Under-the-Radar Superfoods for Optimal Cholesterol Management

32. Barley Grass: Young Blades, Big Benefits

Barley green fields. Photo Credit: Envato @nd3000

Barley grass—harvested before the grain matures—is a chlorophyll-rich supergreen loaded with soluble fiber, antioxidants, and trace minerals. It’s particularly high in beta-glucans, which bind cholesterol in the digestive tract and promote excretion. Barley grass also supports liver function and helps reduce triglyceride levels. Available as a powder or juice, it blends easily into smoothies or water. While it may not be a culinary staple, it’s a daily ritual in many wellness routines for a reason. If you’re looking to upgrade your cholesterol game with greens, this young grass delivers big-leaf energy in a small scoop.
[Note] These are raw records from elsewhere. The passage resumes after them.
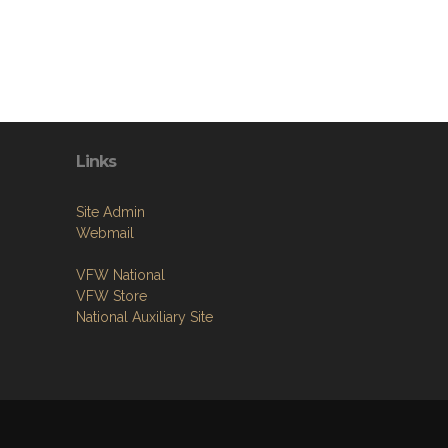
Links
Site Admin
Webmail
VFW National
VFW Store
National Auxiliary Site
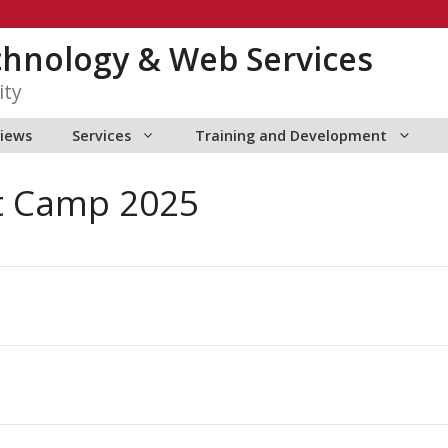
chnology & Web Services
ity
views
Services
Training and Development
t Camp 2025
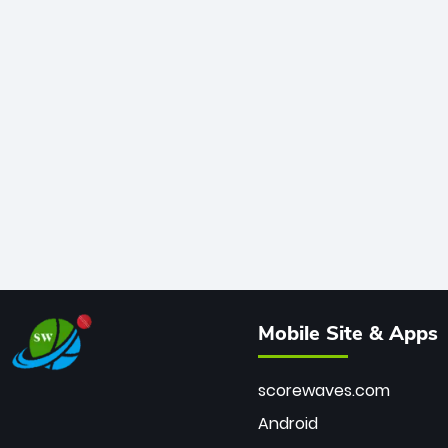
Mobile Site & Apps
scorewaves.com
Android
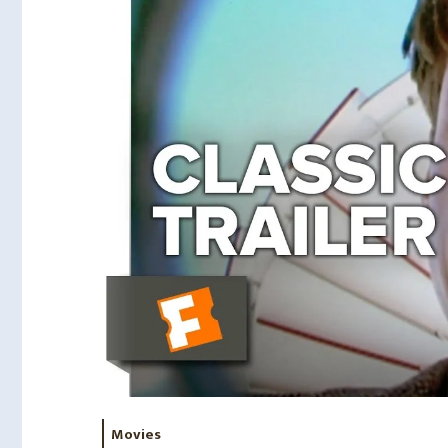
Movies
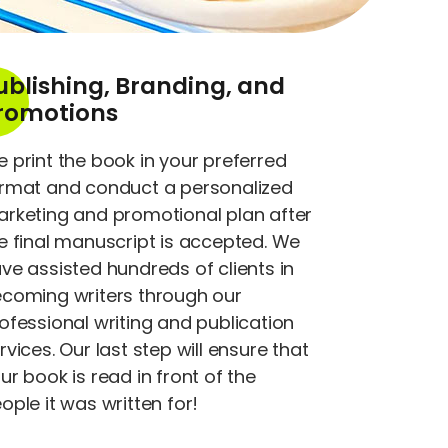
ublishing, Branding, and
romotions
 print the book in your preferred
rmat and conduct a personalized
rketing and promotional plan after
e final manuscript is accepted. We
ve assisted hundreds of clients in
coming writers through our
ofessional writing and publication
rvices. Our last step will ensure that
ur book is read in front of the
ople it was written for!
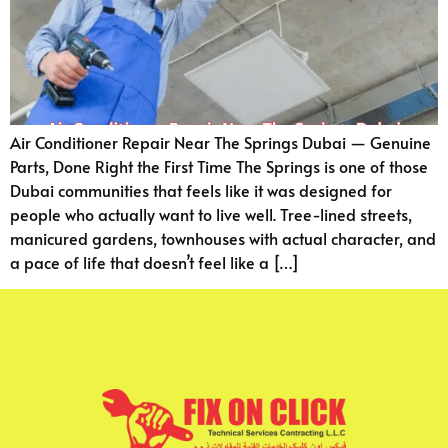
Air Conditioner Repair Near The Springs Dubai — Genuine
Parts, Done Right the First Time The Springs is one of those
Dubai communities that feels like it was designed for
people who actually want to live well. Tree-lined streets,
manicured gardens, townhouses with actual character, and
a pace of life that doesn’t feel like a […]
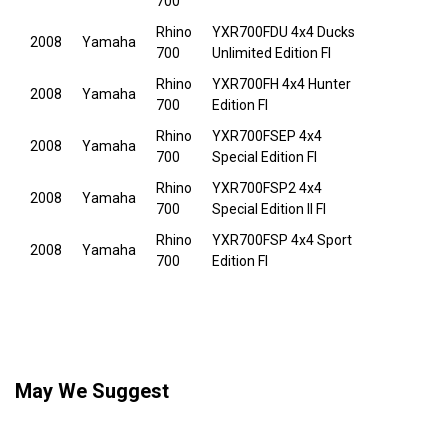
700
Rhino
YXR700FDU 4x4 Ducks
2008
Yamaha
700
Unlimited Edition FI
Rhino
YXR700FH 4x4 Hunter
2008
Yamaha
700
Edition FI
Rhino
YXR700FSEP 4x4
2008
Yamaha
700
Special Edition FI
Rhino
YXR700FSP2 4x4
2008
Yamaha
700
Special Edition II FI
Rhino
YXR700FSP 4x4 Sport
2008
Yamaha
700
Edition FI
May We Suggest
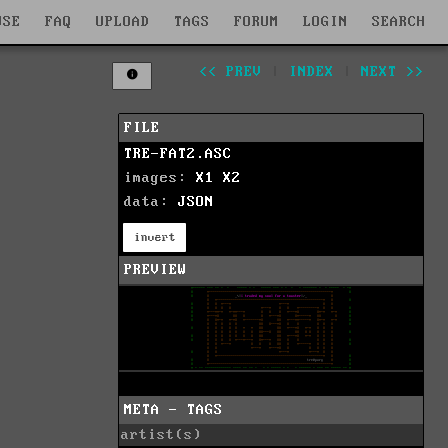
WSE
FAQ
UPLOAD
TAGS
FORUM
LOGIN
SEARCH
<< PREV
|
INDEX
|
NEXT >>
FILE
TRE-FAT2.ASC
images:
X1
X2
data:
JSON
invert
PREVIEW
META - TAGS
artist(s)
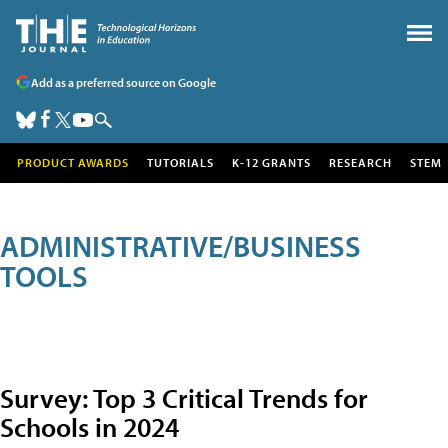
Add as a preferred source on Google
PRODUCT AWARDS
TUTORIALS
K-12 GRANTS
RESEARCH
STEM
ADMINISTRATIVE/BUSINESS
TOOLS
Survey: Top 3 Critical Trends for
Schools in 2024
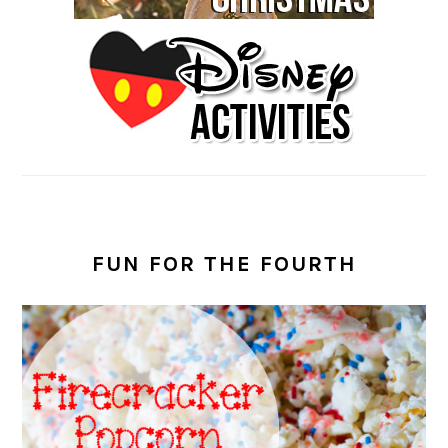
FUN FOR THE FOURTH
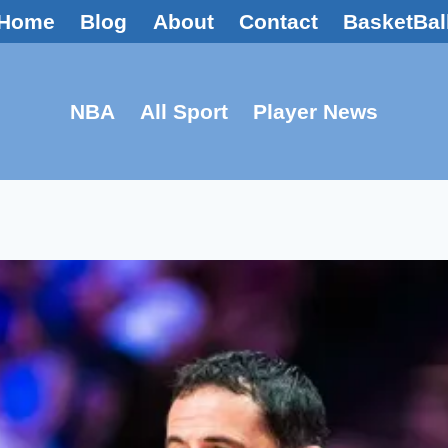
Home
Blog
About
Contact
BasketBal
NBA
All Sport
Player News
33. Cocoa (Raw Cacao): Bittersweet Bliss for Arteries

Pile of organic raw cacao nibs. Photo Credit: Envato @wirestock

Raw cacao—the unprocessed form of cocoa—isn’t just an indulgence; it’s a cardiovascular ally. Rich in flavanols, cacao improves endothelial function, reduces LDL oxidation, and may modestly increase HDL levels. It also lowers inflammation and supports nitric oxide production for better circulation. Skip sugary chocolate bars—opt for raw cacao powder in smoothies, oatmeal, or even savory mole sauces. Its bitter edge is the price of purity, and your arteries will thank you. Used wisely, cacao is both pleasure and prevention—proof that heart-healthy habits can taste decadent too.